よい歳をこかれた男性が、アニメを見て、不意に涙を溢れさせる。
涙が一筋、頬を伝って美しく流れるわけだ。
一筋の涙は美しいかもしれぬが、私の涙は醜い。
息を殺しているのでぐふっ、ぐふっ、と何か異様な音を立てている。
顔は怒っているように強張っているし、鼻水もちょいと顔を出す。
その醜さと、涙の美しさの対比が非常に面白いので、私は泣いている自分の顔をスマホで撮る。
そしてそれを友人や家族に送ったりする。
私は人を喜ばせるのが、なかなか好きだ。
私は自分の醜さも好きになろうとしている。
ヴァイオレット・エヴァ―ガーデンについてネットで調べたことがある。
“必ず泣けるアニメ”という説明がされていることがある。
「けっ」と私は思う。「たとえ必ず泣けるとしてもだ、必ず泣けるなんて書かないでおくれよ」
そもそも泣けるという言葉があまり好きではない。泣きたいから作品を読む聴く観るなどしているわけではない。

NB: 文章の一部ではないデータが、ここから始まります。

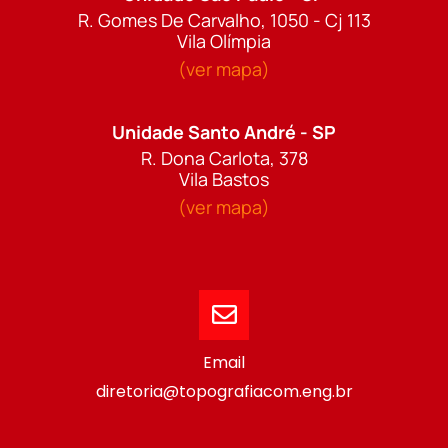
R. Gomes De Carvalho, 1050 - Cj 113
Vila Olímpia
(ver mapa)
Unidade Santo André - SP
R. Dona Carlota, 378
Vila Bastos
(ver mapa)
Email
diretoria@topografiacom.eng.br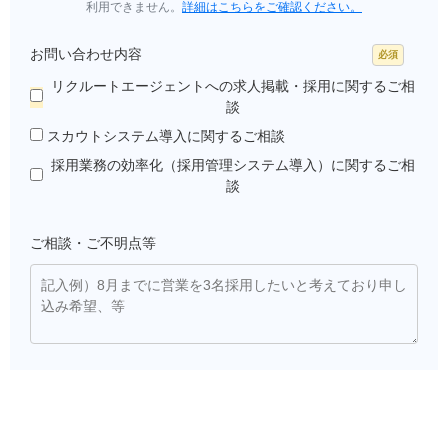
利用できません。
詳細はこちらをご確認ください。
お問い合わせ内容
リクルートエージェントへの求人掲載・採用に関するご相
談
スカウトシステム導入に関するご相談
採用業務の効率化（採用管理システム導入）に関するご相
談
ご相談・ご不明点等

必ず泣けるアニメという言葉で説明されているのを知っていたら、私はそのアニメを見たくなくなると思う。そもそも必ず泣けるという言葉は根本的に虚偽であり、なんだか押しつけがましい。それにそもそも私の涙は醜い。私は泣きたくない。
私はヴァイオレット・エヴァ―ガーデンを五話見た。
五回泣いた。
ブックオフを徘徊して探し出した本の裏表紙に「感動的な究極の名著」と書かれた本があった。
それを見た瞬間、私は噴き出した。
「究極の名著か」と思った。「こんなにやけくそな煽り文句もなかなか無いものだ」
むしろ言葉に出して言いたい。これは究極の名著。究極の名著なのだ。こないだ究極の名著を読んだんだけどさあ。
私は究極の名著をレジに持っていった。
220円だった。
家に帰って読んでみた。
おもしろかった。
もしかして本当に究極の名著なんじゃないかと思った。
でも、伝説の剣に「伝説の剣」と書いてあったら、なんだかやっぱり滑稽だ。
ヴァイオレット・エヴァーガーデンについて、感想を書こうとすると、伝説の剣になってしまう気がする。
だからさっきからなかなか書けないでいる。
私は小学生の頃から感想文がひどく苦手だ。
教師に感想文の執筆を強く求められた時には、大便召し上がれと思った。
こういう風に、文章をうまく書けない人の元に、ヴァイオレット・エヴァーガーデンは現れる。
彼女は代筆屋で、タイプライターを持って依頼人を訪れ、その人の話を聞いて手紙を書く。
手紙で何を伝えたいのか、その本質をお話の中から汲み取って、手紙にするのである。
書くことというのはどういうことなのか、それを考えてしまう。
私はヴァイオレット・エヴァーガーデンのことについて何か書こうと思った時、頭の中にたくさんの言葉があふれ出した。
言葉は怒涛になって、そしてすっかり流れ去り、からっぽになってしまった。
あなたはどう思うのですか? とヴァイオレット・エヴァーガーデンは言う。
私……私は……と私は思った。
私はヴァイオレット・エヴァーガーデンになりたい! と私は思った。
ヴァイオレット・エヴァーガーデンみたいに、人々をとっても喜ばせる文章を書きたいって、そう思ったんだ! と私は思った。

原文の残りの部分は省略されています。